Wien, 2000-06-20 (fpd) - "Die vorsommerliche Hitze scheint sich bei Peter Pilz auszuwirken", meinte der Wehrsprecher der Freiheitlichen, Abg. Bgdr Wolfgang Jung, zu Aussagen des grünen Abg. Pilz über das Militärbefugnisgesetz. Pilz protestiere "gegen die geplanten Änderungen im Militärbefugnisgesetz", obwohl dieses gegenwärtig noch nicht einmal beschlossen sei. Pilz befürchte, daß künftig "Daten über alle Menschen dieser Republik" erhoben würden und glaube, daß die Nachrichtendienste schon jetzt Akten über mehr als 100 Personen angelegt hätten. ****

In seiner offenkundigen Verwirrung übersehe der Sicherheits- und Friedenssprecher der Grünen, daß eben dieses kritisierte Militärbefugnisgesetz erstmalig Ziele, Aufgaben und Rechte der militärischen Dienste festlege, und damit endlich Rechtssicherheit in diesem sensiblen Raum schaffe, während die Auslegung von Befugnissen bisher noch weitgehend willkürlich erfolgt sei.

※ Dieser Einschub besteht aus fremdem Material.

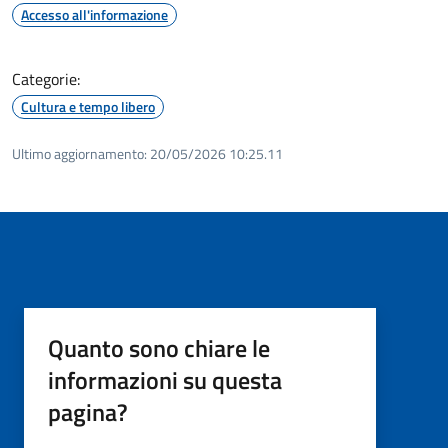
Accesso all'informazione
Categorie:
Cultura e tempo libero
Ultimo aggiornamento:
20/05/2026 10:25.11
Quanto sono chiare le
informazioni su questa
pagina?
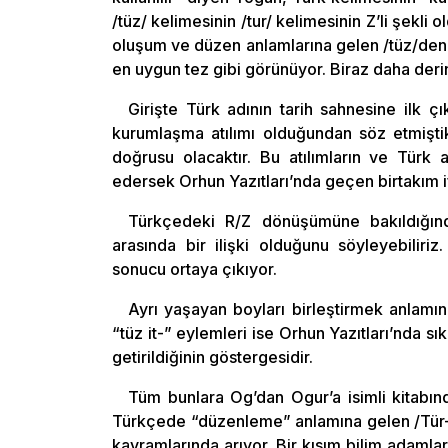
/tüz/ kelimesinin /tur/ kelimesinin Z’li şekl
oluşum ve düzen anlamlarına gelen /tüz/den 
en uygun tez gibi görünüyor. Biraz daha derin
Girişte Türk adının tarih sahnesine ilk 
kurumlaşma atılımı olduğundan söz etmişti
doğrusu olacaktır. Bu atılımların ve Türk 
edersek Orhun Yazıtları’nda geçen birtakım
Türkçedeki R/Z dönüşümüne bakıldığınd
arasında bir ilişki olduğunu söyleyebiliriz
sonucu ortaya çıkıyor.
Ayrı yaşayan boyları birleştirmek anlamı
“tüz it-” eylemleri ise Orhun Yazıtları’nda s
getirildiğinin göstergesidir.
Tüm bunlara Og’dan Ogur’a isimli kitabın
Türkçede “düzenleme” anlamına gelen /Tür-T
kavramlarında arıyor. Bir kısım bilim adam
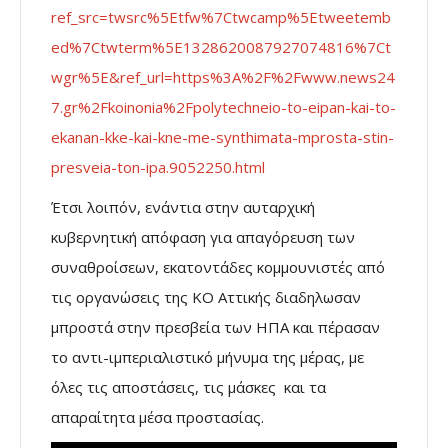
ref_src=twsrc%5Etfw%7Ctwcamp%5Etweetemb
ed%7Ctwterm%5E1328620087927074816%7Ct
wgr%5E&ref_url=https%3A%2F%2Fwww.news24
7.gr%2Fkoinonia%2Fpolytechneio-to-eipan-kai-to-
ekanan-kke-kai-kne-me-synthimata-mprosta-stin-
presveia-ton-ipa.9052250.html
Έτσι λοιπόν, ενάντια στην αυταρχική
κυβερνητική απόφαση για απαγόρευση των
συναθροίσεων, εκατοντάδες κομμουνιστές από
τις οργανώσεις της ΚΟ Αττικής διαδηλωσαν
μπροστά στην πρεσβεία των ΗΠΑ και πέρασαν
το αντι-ιμπεριαλιστικό μήνυμα της μέρας, με
όλες τις αποστάσεις, τις μάσκες και τα
απαραίτητα μέσα προστασίας.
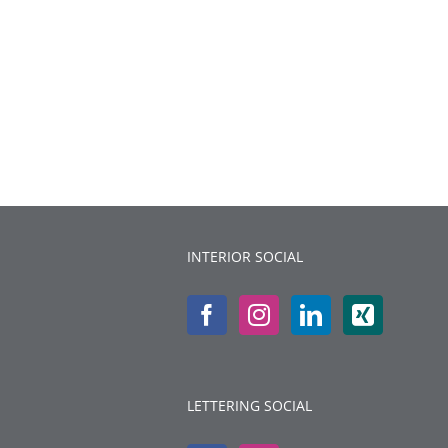
INTERIOR SOCIAL
LETTERING SOCIAL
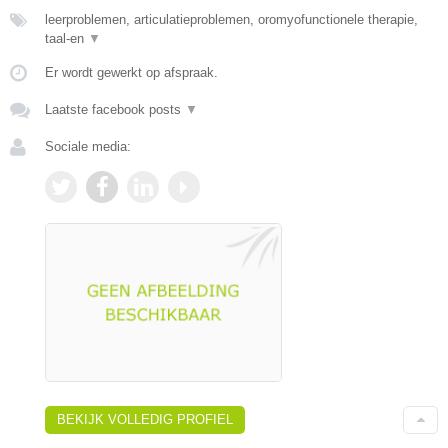
leerproblemen, articulatieproblemen, oromyofunctionele therapie,
taal-en
▼
Er wordt gewerkt op afspraak.
Laatste facebook posts
▼
Sociale media:
BEKIJK VOLLEDIG PROFIEL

"Wie er auf die Idee kommt, daß jetzt auch freiheitliche Funktionäre Zugang zu den Daten haben, ist unverständlich", meinte Jung, der darauf verweist, daß es bisher fast immer nur Pilz war, der "aus geheimen oder zumindest aus von ihm so bezeichneten Quellen zitierte". "Wir haben nicht die Absicht ihm dieses obskure Monopol streitig zu machen", schloß Jung und verwies dabei noch einmal auf die wichtige Funktion des Rechtsschutzbeauftragten. (Schluß)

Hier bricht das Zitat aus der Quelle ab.